Records contained in a dataset
--------------------

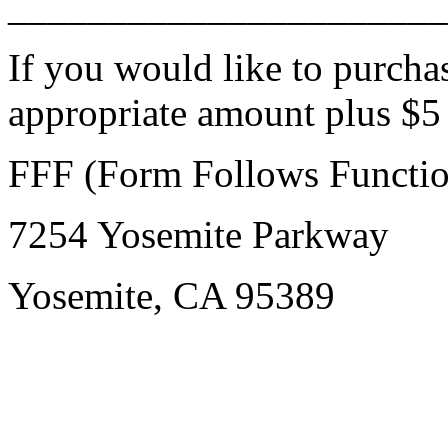
______________________
If you would like to purcha
appropriate amount plus $5
FFF (Form Follows Functio
7254 Yosemite Parkway
Yosemite, CA 95389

--------------------

#### [WORK TO BE COMPLETED]
Lines containing the string "Yosemite" are the ones to copy from the entries above.

#### [RESPONSE TO THE EXERCISE]
7254 Yosemite Parkway
Yosemite, CA 95389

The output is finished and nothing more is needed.